There, she was a professor until her retirement in 1952 and continued with a modest laboratory to study with her students, where she used the technique of flame spectroscopy. In the year of his retirement, in 1952, the Government of the Federal Republic of Germany awarded him the title of Professor Emeritus.

Hedwig Kohn She is the author of numerous publications on flame photometry and optical spectroscopy. She is a member of the American Physical Society, the American Association of Physics Teachers and Sigma Xi.

After her retirement, she worked as a researcher at Duke University, where Hertha Sponer, then a professor of physics, offered her a research badociate position and continued to lead the work of PhD students and elect other students. postdoctoral. flame spectroscopy, measuring the absorption characteristics and concentrations of most atomic species in combustion. This work was essentially a continuation of what he had done forty years before, between 1912 and 1933.
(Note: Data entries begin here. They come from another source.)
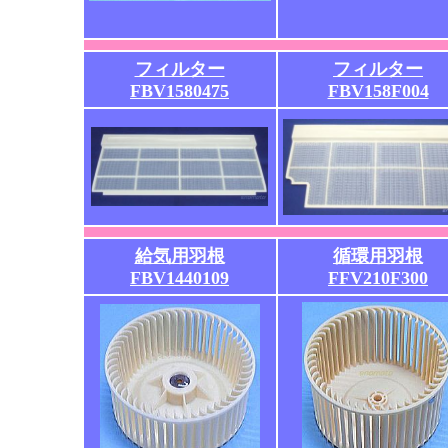
フィルター
フィルター
FBV1580475
FBV158F004
給気用羽根
循環用羽根
FBV1440109
FFV210F300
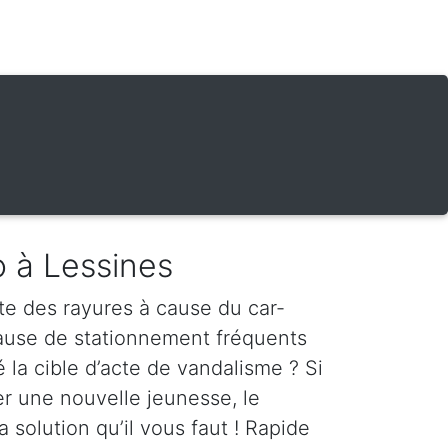
o à Lessines
te des rayures à cause du car-
cause de stationnement fréquents
é la cible d’acte de vandalisme ? Si
er une nouvelle jeunesse, le
a solution qu’il vous faut ! Rapide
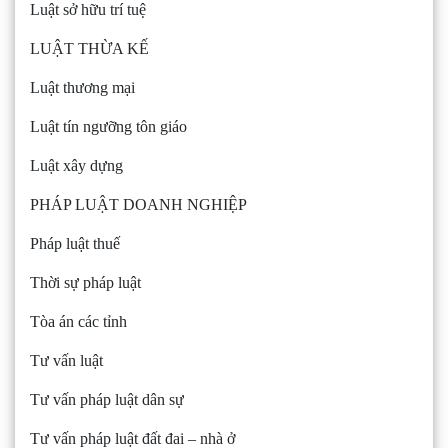
Luật sở hữu trí tuệ
LUẬT THỪA KẾ
Luật thương mại
Luật tín ngưỡng tôn giáo
Luật xây dựng
PHÁP LUẬT DOANH NGHIỆP
Pháp luật thuế
Thời sự pháp luật
Tòa án các tỉnh
Tư vấn luật
Tư vấn pháp luật dân sự
Tư vấn pháp luật đất đai – nhà ở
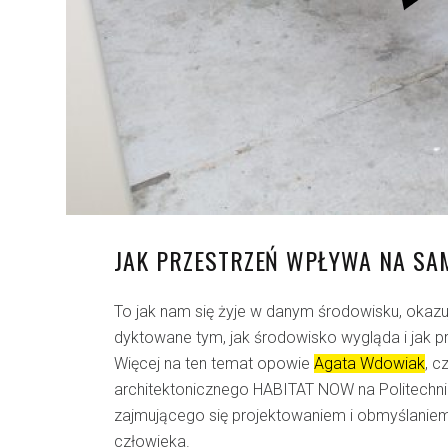
JAK PRZESTRZEŃ WPŁYWA NA SA
To jak nam się żyje w danym środowisku, okazuj
dyktowane tym, jak środowisko wygląda i jak prz
Więcej na ten temat opowie
Agata Wdowiak
, c
architektonicznego HABITAT NOW na Politechni
zajmującego się projektowaniem i obmyślaniem 
człowieka.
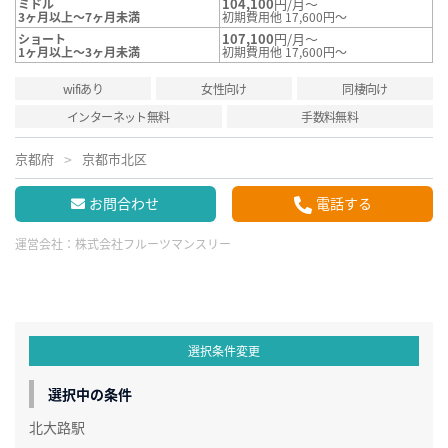
104,100
円/月～
ミドル
3ヶ月以上～7ヶ月未満
初期費用他 17,600円～
107,100
円/月～
ショート
1ヶ月以上～3ヶ月未満
初期費用他 17,600円～
wifiあり
女性向け
同棲向け
インターネット無料
手数料無料
京都府
京都市北区
お問合わせ
電話する
運営会社：
株式会社フルーツマンスリー
選択条件変更
選択中の条件
北大路駅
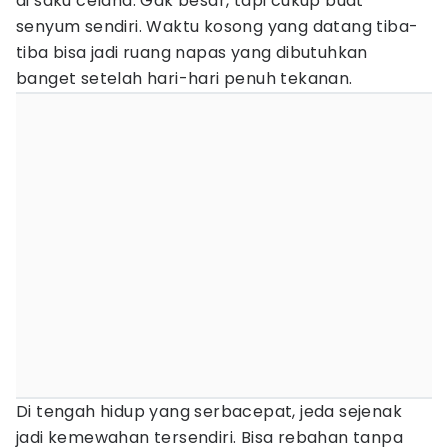
di saku celana. Gak besar, tapi cukup buat
senyum sendiri. Waktu kosong yang datang tiba-
tiba bisa jadi ruang napas yang dibutuhkan
banget setelah hari-hari penuh tekanan.
Di tengah hidup yang serbacepat, jeda sejenak
jadi kemewahan tersendiri. Bisa rebahan tanpa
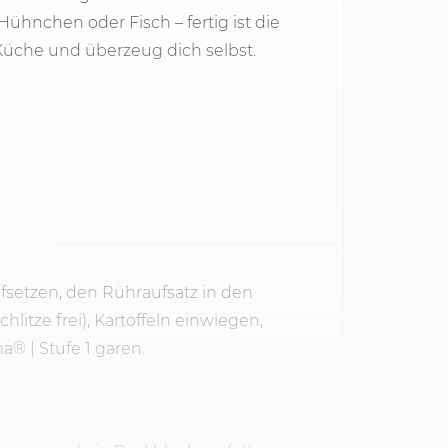
Hühnchen oder Fisch – fertig ist die
 Küche und überzeug dich selbst.
fsetzen, den Rühraufsatz in den
itze frei), Kartoffeln einwiegen,
ma® |
Stufe 1
garen.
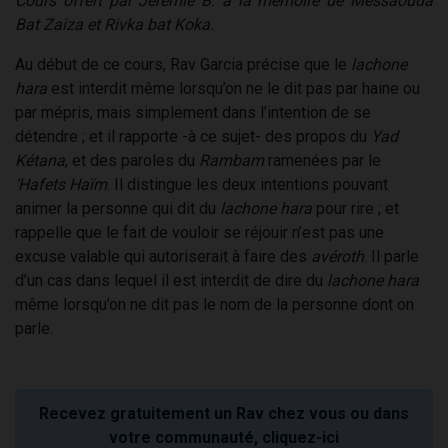
Cours offert par Jérémie B. à la mémoire de Messaouda
Bat Zaiza et Rivka bat Koka.
Au début de ce cours, Rav Garcia précise que le
lachone
hara
est interdit même lorsqu’on ne le dit pas par haine ou
par mépris, mais simplement dans l’intention de se
détendre ; et il rapporte -à ce sujet- des propos du
Yad
Kétana
, et des paroles du
Rambam
ramenées par le
‘Hafets Haïm
. Il distingue les deux intentions pouvant
animer la personne qui dit du
lachone hara
pour rire ; et
rappelle que le fait de vouloir se réjouir n’est pas une
excuse valable qui autoriserait à faire des
avéroth
. Il parle
d’un cas dans lequel il est interdit de dire du
lachone hara
même lorsqu’on ne dit pas le nom de la personne dont on
parle.
Recevez gratuitement un Rav chez vous ou dans
votre communauté, cliquez-ici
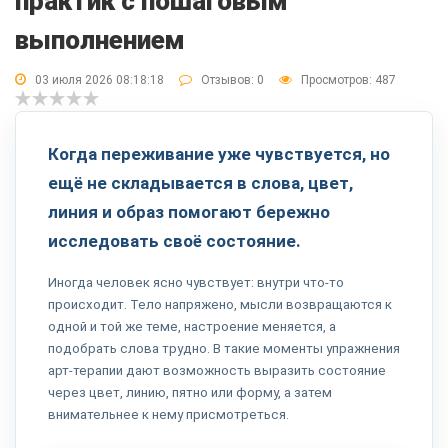
практик с пошаговым
выполнением
03 июля 2026 08:18:18
Отзывов:
0
Просмотров: 487
Когда переживание уже чувствуется, но
ещё не складывается в слова, цвет,
линия и образ помогают бережно
исследовать своё состояние.
Иногда человек ясно чувствует: внутри что-то
происходит. Тело напряжено, мысли возвращаются к
одной и той же теме, настроение меняется, а
подобрать слова трудно. В такие моменты упражнения
арт-терапии дают возможность выразить состояние
через цвет, линию, пятно или форму, а затем
внимательнее к нему присмотреться.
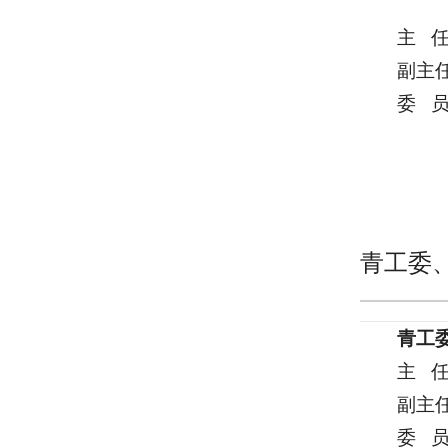
主 
副主
委 
青工委
青工
主 
副主
委 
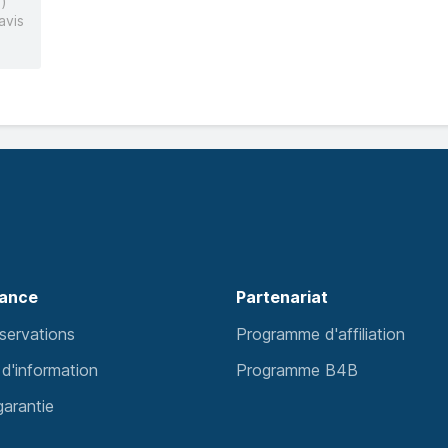
)
avis
tance
Partenariat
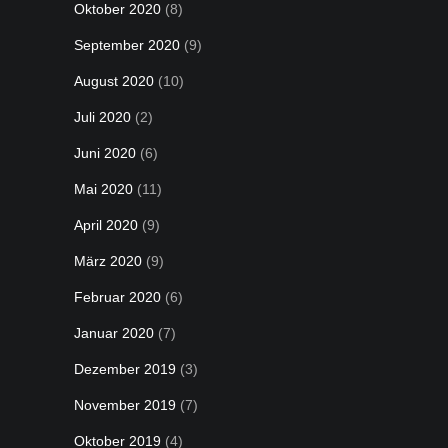
Oktober 2020
(8)
September 2020
(9)
August 2020
(10)
Juli 2020
(2)
Juni 2020
(6)
Mai 2020
(11)
April 2020
(9)
März 2020
(9)
Februar 2020
(6)
Januar 2020
(7)
Dezember 2019
(3)
November 2019
(7)
Oktober 2019
(4)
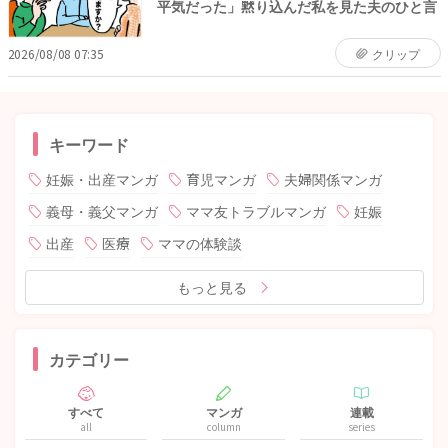
平気だった」黙り込んだ私を見た夫のひと言
2026/08/08 07:35
クリップ
キーワード
妊娠・出産マンガ
育児マンガ
夫婦関係マンガ
義母・義父マンガ
ママ友トラブルマンガ
妊娠
出産
医療
ママの体験談
もっと見る
カテゴリー
すべて
マンガ
連載
all
column
series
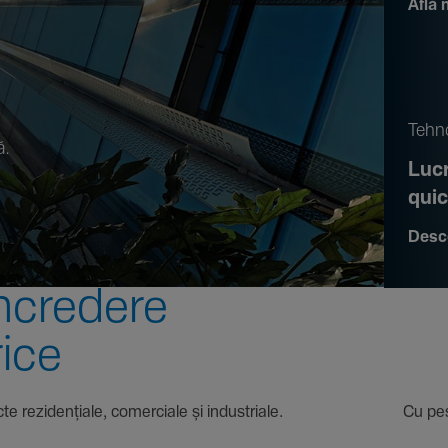
Află 
.
Tehno
ă.
Lucr
qui
Desc
ncre­dere
rice
 proiecte rezi­den­țiale, comer­ciale și indus­triale. Cu pest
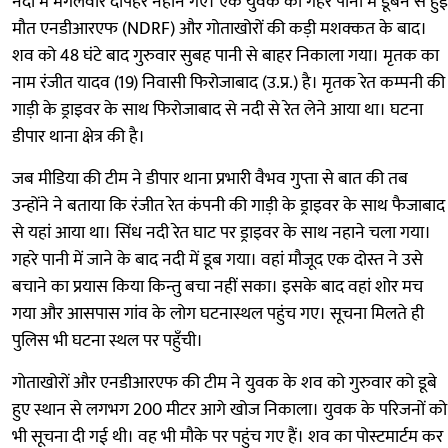
नदी में मंगलवार दोपहर नहाने गए। एक युवक की गहरे पानी में डूबने से हुई
मौत एनडीआरएफ (NDRF) और गोताखोरों की कड़ी मशक्कत के बाद।
शव को 48 घंटे बाद गुरुवार सुबह पानी से बाहर निकाला गया। मृतक का
नाम रंजीत यादव (19) निवासी फिरोजाबाद (उ.प्र.) है। मृतक रेत कम्पनी की
गाड़ी के ड्राइवर के साथ फिरोजाबाद से नदी से रेत लेने आया था। घटना
डीपार थाना क्षेत्र की है।
जब मीडिया की टीम ने डीपार थाना प्रभारी वैभव गुप्ता से बात की तब
उन्होंने ने बताया कि रंजीत रेत कंपनी की गाड़ी के ड्राइवर के साथ फैजाबाद
से यहां आया था। सिंध नदी रेत घाट पर ड्राइवर के साथ नहाने चला गया।
गहरे पानी में जाने के बाद नदी में डूब गया। वहां मौजूद एक दोस्त ने उसे
बचाने का प्रयास किया किन्तु बचा नहीं सका। इसके बाद वहां शोर मच
गया और आसपास गांव के लोग घटनास्थल पहुंच गए। सूचना मिलते ही
पुलिस भी घटना स्थल पर पहुँची।
गोताखोरों और एनडीआरएफ की टीम ने युवक के शव को गुरुवार को डूबे
हुए स्थान से लगभग 200 मीटर आगे खोज निकाला। युवक के परिजनों को
भी सूचना दी गई थी। वह भी मौके पर पहुंच गए हैं। शव का पोस्टमार्टम कर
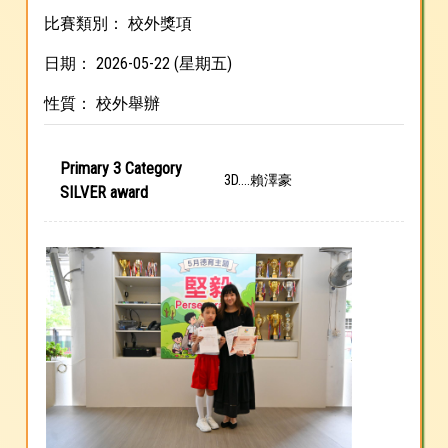
比賽類別： 校外獎項
日期： 2026-05-22 (星期五)
性質： 校外舉辦
Primary 3 Category
3D....賴澤豪
SILVER award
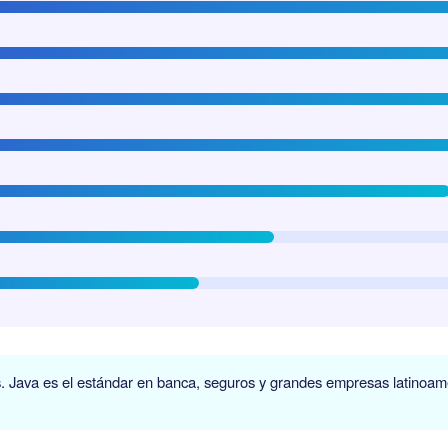
 Java es el estándar en banca, seguros y grandes empresas latinoamer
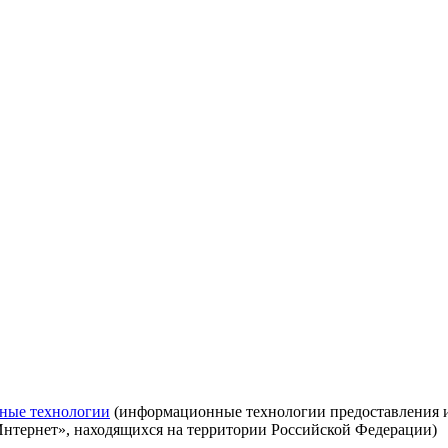
ные технологии
(информационные технологии предоставления ин
Интернет», находящихся на территории Российской Федерации)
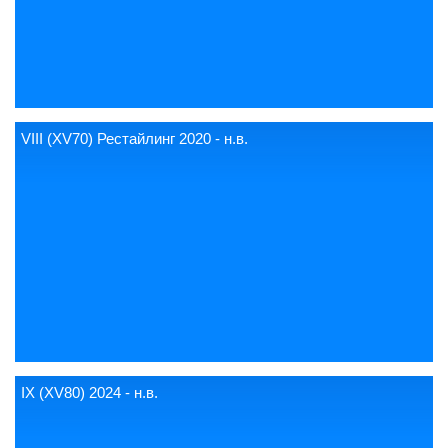
VIII (XV70) Рестайлинг 2020 - н.в.
IX (XV80) 2024 - н.в.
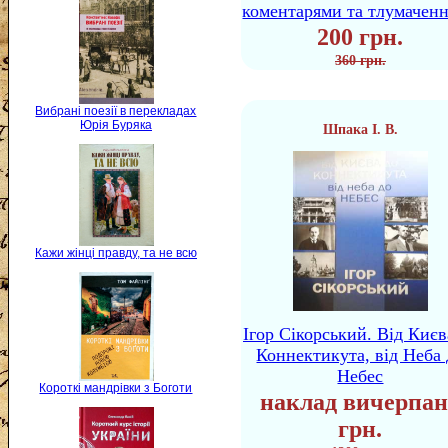
коментарями та тлумачен
200 грн.
360 грн.
Вибрані поезії в перекладах
Юрія Буряка
Шпака І. В.
Кажи жінці правду, та не всю
Ігор Сікорський. Від Києв
Коннектикута, від Неба 
Небес
Короткі мандрівки з Боготи
наклад вичерпан
грн.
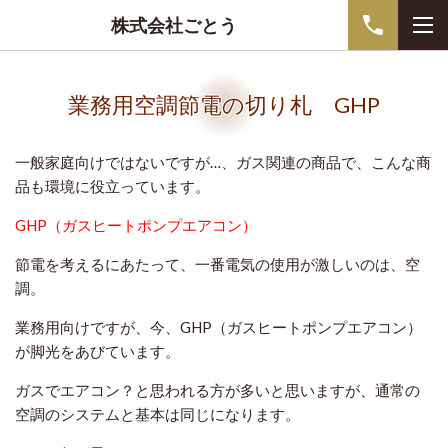
株式会社ごとう
業務用空調節電の切り札 GHP
一般家庭向けではないですが…、ガス関連の商品で、こんな商
品も環境に役立っています。
GHP（ガスヒートポンプエアコン）
節電を考えるにあたって、一番電気の使用が激しいのは、空
調。
業務用向けですが、今、GHP（ガスヒートポンプエアコン）
が脚光をあびています。
ガスでエアコン？と思われる方が多いと思いますが、通常の
空調のシステムと基本は同じになります。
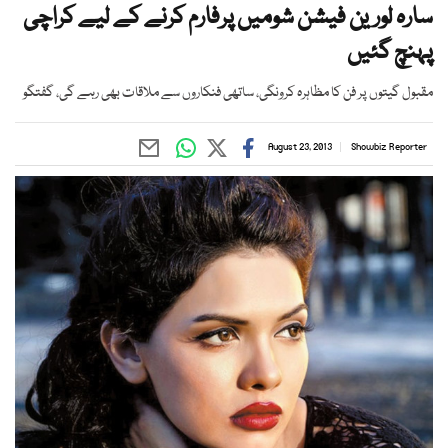
سارہ لورین فیشن شومیں پرفارم کرنے کے لیے کراچی
پہنچ گئیں
مقبول گیتوں پر فن کا مظاہرہ کرونگی، ساتھی فنکاروں سے ملاقات بھی رہے گی، گفتگو
August 23, 2013
Showbiz Reporter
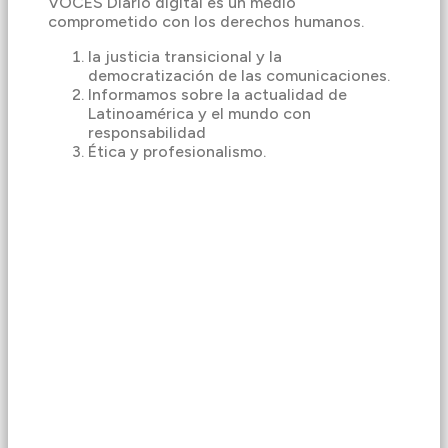
VOCES Diario digital es un medio
comprometido con los derechos humanos.
la justicia transicional y la
democratización de las comunicaciones.
Informamos sobre la actualidad de
Latinoamérica y el mundo con
responsabilidad
Ética y profesionalismo.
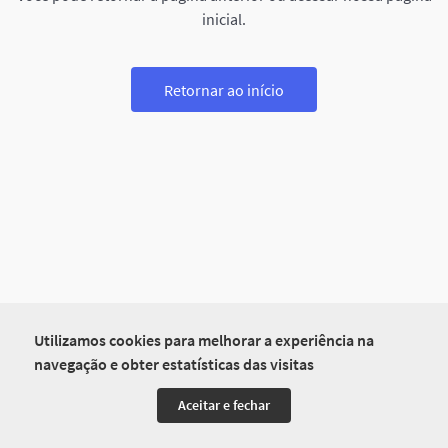
inicial.
Retornar ao início
Utilizamos cookies para melhorar a experiência na
navegação e obter estatísticas das visitas
Aceitar e fechar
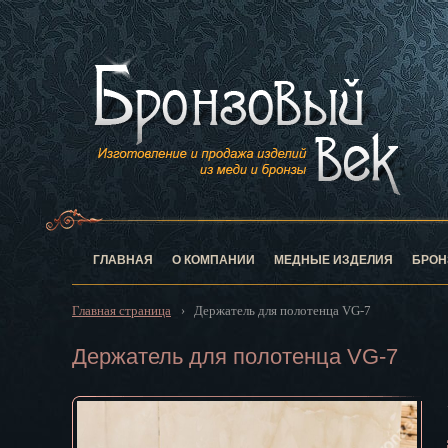
Анадырь
Архангельск
Астрахань
Барнаул
Белгород
Биробиджан
Благовещен
Брянск
Великий Нов
Владивосток
ГЛАВНАЯ
О КОМПАНИИ
МЕДНЫЕ ИЗДЕЛИЯ
БРОН
Владикавказ
Владимир
Главная страница
Держатель для полотенца VG-7
›
Волгоград
Вологда
Держатель для полотенца VG-7
Воронеж
Горно-Алтай
Грозный
Дзержинск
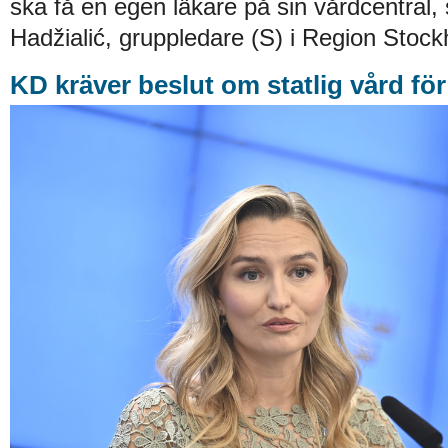
ska få en egen läkare på sin vårdcentral, 
Hadžialić, gruppledare (S) i Region Stock
KD kräver beslut om statlig vård fö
She died in 1964 at the age of 76 years. She was actively involved in her research and was always surrounded by students until shortly before her death, while leaving a remarkable scientific legacy and an example of continuous improvement and perseverance in her life.

During his career, Hedwig Kohn He focused on the quantitative measurement of radiation intensity and focused mainly on brightness and temperature. In addition, he wrote several chapters of a physics textbook titled Mueller-Pulses Lehrbuch der Physik (1929). There is no doubt that his contributions and research laid the foundation for physics. In fact, he wrote 270 pages in the main text of Physics of the 30s and 40s in Germany, received a patent and wrote numerous articles in scientific journals, some of which continue to refer.